◆ EXERCISE INPUT ◆
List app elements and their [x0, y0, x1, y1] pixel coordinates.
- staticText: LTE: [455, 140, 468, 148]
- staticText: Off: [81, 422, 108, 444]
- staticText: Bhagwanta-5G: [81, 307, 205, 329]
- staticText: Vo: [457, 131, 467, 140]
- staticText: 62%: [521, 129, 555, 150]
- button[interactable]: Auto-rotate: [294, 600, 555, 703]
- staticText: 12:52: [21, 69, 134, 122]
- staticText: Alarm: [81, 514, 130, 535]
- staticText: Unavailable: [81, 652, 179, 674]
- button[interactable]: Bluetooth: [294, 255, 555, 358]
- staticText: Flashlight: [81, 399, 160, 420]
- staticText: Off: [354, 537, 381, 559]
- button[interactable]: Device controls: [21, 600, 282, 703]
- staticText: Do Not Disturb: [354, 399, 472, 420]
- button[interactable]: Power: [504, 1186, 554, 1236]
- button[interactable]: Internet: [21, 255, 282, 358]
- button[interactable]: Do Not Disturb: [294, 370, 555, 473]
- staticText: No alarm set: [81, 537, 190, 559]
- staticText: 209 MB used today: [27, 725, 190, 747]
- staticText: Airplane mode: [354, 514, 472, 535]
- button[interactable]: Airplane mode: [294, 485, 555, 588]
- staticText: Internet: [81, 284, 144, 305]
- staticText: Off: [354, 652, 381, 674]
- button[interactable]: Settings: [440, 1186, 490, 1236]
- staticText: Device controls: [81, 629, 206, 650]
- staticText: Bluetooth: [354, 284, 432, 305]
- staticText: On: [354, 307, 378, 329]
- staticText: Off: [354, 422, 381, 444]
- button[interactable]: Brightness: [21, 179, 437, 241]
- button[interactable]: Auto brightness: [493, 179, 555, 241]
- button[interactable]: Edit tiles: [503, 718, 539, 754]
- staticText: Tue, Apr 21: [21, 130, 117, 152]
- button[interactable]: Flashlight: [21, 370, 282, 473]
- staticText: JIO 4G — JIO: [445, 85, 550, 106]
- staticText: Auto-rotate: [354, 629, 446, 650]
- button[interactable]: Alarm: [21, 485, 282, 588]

◆ WHAT IS BEING ASKED ◆
Once you have counted the lines above that hold the word "Bluetooth", report only that total.

◆ TASK ANSWER ◆
2